Required work:
Retype every line of the records exactly.

Collected data:
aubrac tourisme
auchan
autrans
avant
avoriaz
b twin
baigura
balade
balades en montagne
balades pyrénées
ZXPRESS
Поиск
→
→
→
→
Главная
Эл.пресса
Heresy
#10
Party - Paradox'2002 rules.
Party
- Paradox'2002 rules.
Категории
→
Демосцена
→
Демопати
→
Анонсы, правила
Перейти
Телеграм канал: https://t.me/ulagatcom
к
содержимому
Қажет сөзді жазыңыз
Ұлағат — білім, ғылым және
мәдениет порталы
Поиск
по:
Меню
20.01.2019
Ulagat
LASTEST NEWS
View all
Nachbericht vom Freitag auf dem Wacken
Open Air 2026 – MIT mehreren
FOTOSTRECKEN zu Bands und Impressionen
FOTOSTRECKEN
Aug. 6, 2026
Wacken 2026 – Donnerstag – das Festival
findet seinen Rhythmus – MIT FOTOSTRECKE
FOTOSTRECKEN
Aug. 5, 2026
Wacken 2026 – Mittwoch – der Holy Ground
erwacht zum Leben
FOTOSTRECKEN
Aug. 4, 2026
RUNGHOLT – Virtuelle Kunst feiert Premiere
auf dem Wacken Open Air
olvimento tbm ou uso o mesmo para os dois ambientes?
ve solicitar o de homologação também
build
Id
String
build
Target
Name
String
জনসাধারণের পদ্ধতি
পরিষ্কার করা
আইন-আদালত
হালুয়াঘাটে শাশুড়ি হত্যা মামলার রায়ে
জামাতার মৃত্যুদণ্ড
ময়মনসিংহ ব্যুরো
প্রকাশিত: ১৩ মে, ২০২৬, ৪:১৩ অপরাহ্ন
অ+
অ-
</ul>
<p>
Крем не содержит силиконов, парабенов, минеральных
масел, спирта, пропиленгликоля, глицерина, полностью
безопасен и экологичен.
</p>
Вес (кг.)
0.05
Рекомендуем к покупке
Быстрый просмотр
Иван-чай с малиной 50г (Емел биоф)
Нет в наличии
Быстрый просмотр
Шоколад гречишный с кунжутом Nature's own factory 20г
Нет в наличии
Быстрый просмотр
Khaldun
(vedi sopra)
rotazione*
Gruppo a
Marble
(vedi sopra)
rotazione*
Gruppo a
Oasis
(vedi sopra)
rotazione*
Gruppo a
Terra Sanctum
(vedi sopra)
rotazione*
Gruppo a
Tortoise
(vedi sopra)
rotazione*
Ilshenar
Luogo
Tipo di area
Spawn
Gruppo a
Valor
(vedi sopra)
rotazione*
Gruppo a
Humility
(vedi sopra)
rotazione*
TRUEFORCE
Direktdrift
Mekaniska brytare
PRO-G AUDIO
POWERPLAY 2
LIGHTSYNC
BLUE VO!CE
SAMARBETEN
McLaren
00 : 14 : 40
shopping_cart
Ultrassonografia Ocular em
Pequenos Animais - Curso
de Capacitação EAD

Solution for this problem:
aubrac tourisme
auchan
autrans
avant
avoriaz
b twin
baigura
balade
balades en montagne
balades pyrénées
ZXPRESS
Поиск
→
→
→
→
Главная
Эл.пресса
Heresy
#10
Party - Paradox'2002 rules.
Party
- Paradox'2002 rules.
Категории
→
Демосцена
→
Демопати
→
Анонсы, правила
Перейти
Телеграм канал: https://t.me/ulagatcom
к
содержимому
Қажет сөзді жазыңыз
Ұлағат — білім, ғылым және
мәдениет порталы
Поиск
по:
Меню
20.01.2019
Ulagat
LASTEST NEWS
View all
Nachbericht vom Freitag auf dem Wacken
Open Air 2026 – MIT mehreren
FOTOSTRECKEN zu Bands und Impressionen
FOTOSTRECKEN
Aug. 6, 2026
Wacken 2026 – Donnerstag – das Festival
findet seinen Rhythmus – MIT FOTOSTRECKE
FOTOSTRECKEN
Aug. 5, 2026
Wacken 2026 – Mittwoch – der Holy Ground
erwacht zum Leben
FOTOSTRECKEN
Aug. 4, 2026
RUNGHOLT – Virtuelle Kunst feiert Premiere
auf dem Wacken Open Air
olvimento tbm ou uso o mesmo para os dois ambientes?
ve solicitar o de homologação também
build
Id
String
build
Target
Name
String
জনসাধারণের পদ্ধতি
পরিষ্কার করা
আইন-আদালত
হালুয়াঘাটে শাশুড়ি হত্যা মামলার রায়ে
জামাতার মৃত্যুদণ্ড
ময়মনসিংহ ব্যুরো
প্রকাশিত: ১৩ মে, ২০২৬, ৪:১৩ অপরাহ্ন
অ+
অ-
</ul>
<p>
Крем не содержит силиконов, парабенов, минеральных
масел, спирта, пропиленгликоля, глицерина, полностью
безопасен и экологичен.
</p>
Вес (кг.)
0.05
Рекомендуем к покупке
Быстрый просмотр
Иван-чай с малиной 50г (Емел биоф)
Нет в наличии
Быстрый просмотр
Шоколад гречишный с кунжутом Nature's own factory 20г
Нет в наличии
Быстрый просмотр
Khaldun
(vedi sopra)
rotazione*
Gruppo a
Marble
(vedi sopra)
rotazione*
Gruppo a
Oasis
(vedi sopra)
rotazione*
Gruppo a
Terra Sanctum
(vedi sopra)
rotazione*
Gruppo a
Tortoise
(vedi sopra)
rotazione*
Ilshenar
Luogo
Tipo di area
Spawn
Gruppo a
Valor
(vedi sopra)
rotazione*
Gruppo a
Humility
(vedi sopra)
rotazione*
TRUEFORCE
Direktdrift
Mekaniska brytare
PRO-G AUDIO
POWERPLAY 2
LIGHTSYNC
BLUE VO!CE
SAMARBETEN
McLaren
00 : 14 : 40
shopping_cart
Ultrassonografia Ocular em
Pequenos Animais - Curso
de Capacitação EAD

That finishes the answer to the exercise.